▶ SOURCE MATERIAL:
·····

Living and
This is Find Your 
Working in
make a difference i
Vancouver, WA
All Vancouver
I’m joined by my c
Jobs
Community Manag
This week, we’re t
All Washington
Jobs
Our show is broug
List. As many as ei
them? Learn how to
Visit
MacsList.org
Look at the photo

·····

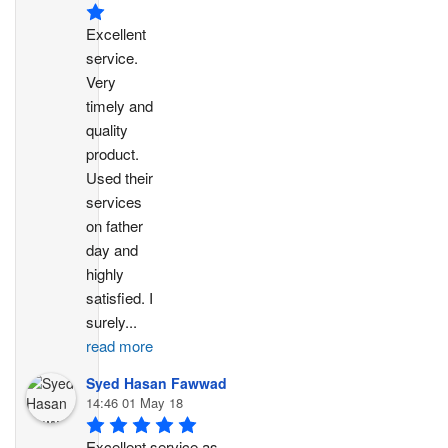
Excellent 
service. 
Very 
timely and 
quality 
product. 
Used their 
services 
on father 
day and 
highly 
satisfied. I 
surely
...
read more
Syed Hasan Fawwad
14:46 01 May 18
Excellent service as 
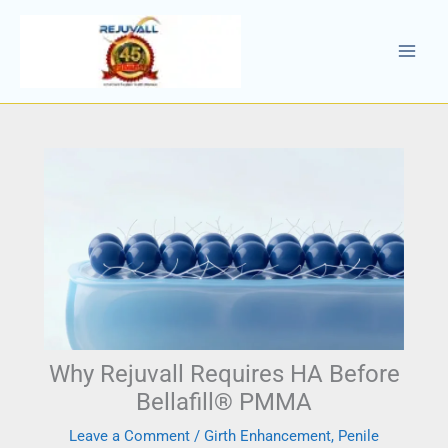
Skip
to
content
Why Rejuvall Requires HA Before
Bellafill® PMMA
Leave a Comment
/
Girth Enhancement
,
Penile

·····

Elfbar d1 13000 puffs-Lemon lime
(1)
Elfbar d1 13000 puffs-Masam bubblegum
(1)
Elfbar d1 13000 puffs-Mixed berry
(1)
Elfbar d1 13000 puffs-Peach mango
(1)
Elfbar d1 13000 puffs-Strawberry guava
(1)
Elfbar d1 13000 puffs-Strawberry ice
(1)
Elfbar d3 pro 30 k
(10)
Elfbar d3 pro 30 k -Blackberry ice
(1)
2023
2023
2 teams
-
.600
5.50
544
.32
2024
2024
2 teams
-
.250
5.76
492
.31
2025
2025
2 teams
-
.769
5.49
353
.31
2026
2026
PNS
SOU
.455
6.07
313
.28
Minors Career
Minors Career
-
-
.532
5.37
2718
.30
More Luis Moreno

·····

▶ REQUIRED ACTION:
Copy each line of the data that contains the word "puffs".

▶ EXERCISE RESULT:
Elfbar d1 13000 puffs-Lemon lime
Elfbar d1 13000 puffs-Masam bubblegum
Elfbar d1 13000 puffs-Mixed berry
Elfbar d1 13000 puffs-Peach mango
Elfbar d1 13000 puffs-Strawberry guava
Elfbar d1 13000 puffs-Strawberry ice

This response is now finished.